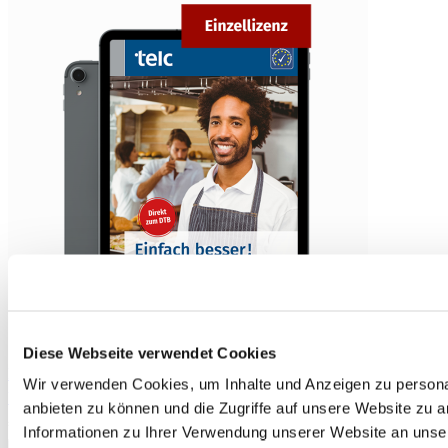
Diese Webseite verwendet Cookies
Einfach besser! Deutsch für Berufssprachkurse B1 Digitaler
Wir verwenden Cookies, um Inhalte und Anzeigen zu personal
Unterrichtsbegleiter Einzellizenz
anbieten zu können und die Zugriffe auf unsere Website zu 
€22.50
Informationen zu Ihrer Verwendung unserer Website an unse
○ ○ ○ ○ ○ ○ ○
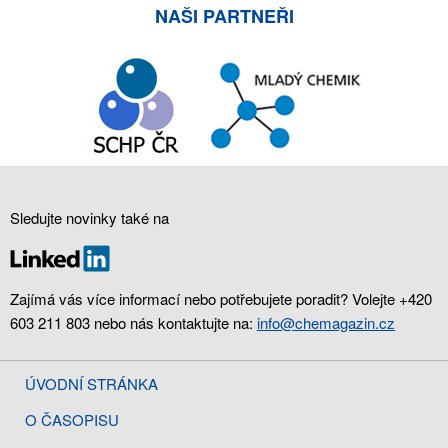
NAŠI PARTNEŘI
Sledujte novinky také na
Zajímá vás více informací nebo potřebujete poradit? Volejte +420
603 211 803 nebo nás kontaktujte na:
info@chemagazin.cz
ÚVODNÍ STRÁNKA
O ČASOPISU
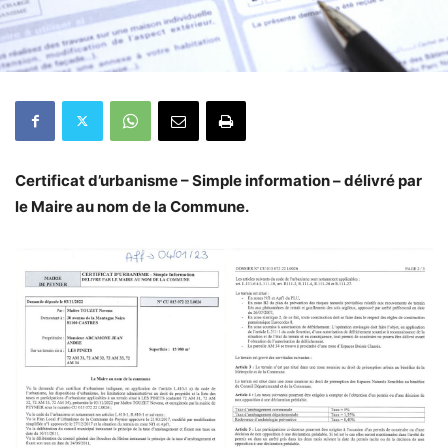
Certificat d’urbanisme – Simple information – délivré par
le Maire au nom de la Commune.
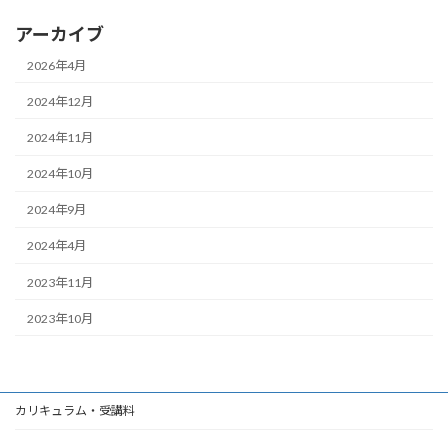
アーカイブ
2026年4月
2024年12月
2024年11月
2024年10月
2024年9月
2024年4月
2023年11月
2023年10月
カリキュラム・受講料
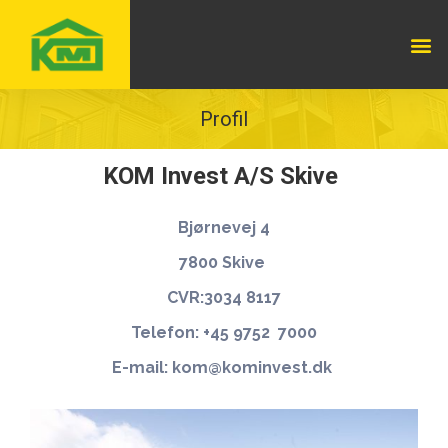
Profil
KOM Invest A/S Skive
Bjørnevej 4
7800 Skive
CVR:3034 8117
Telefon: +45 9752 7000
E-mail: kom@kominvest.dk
○ ○ ○ ○ ○ ○ ○
How many lines of the material above contain the string "Cookies"? Answer with the number only.

2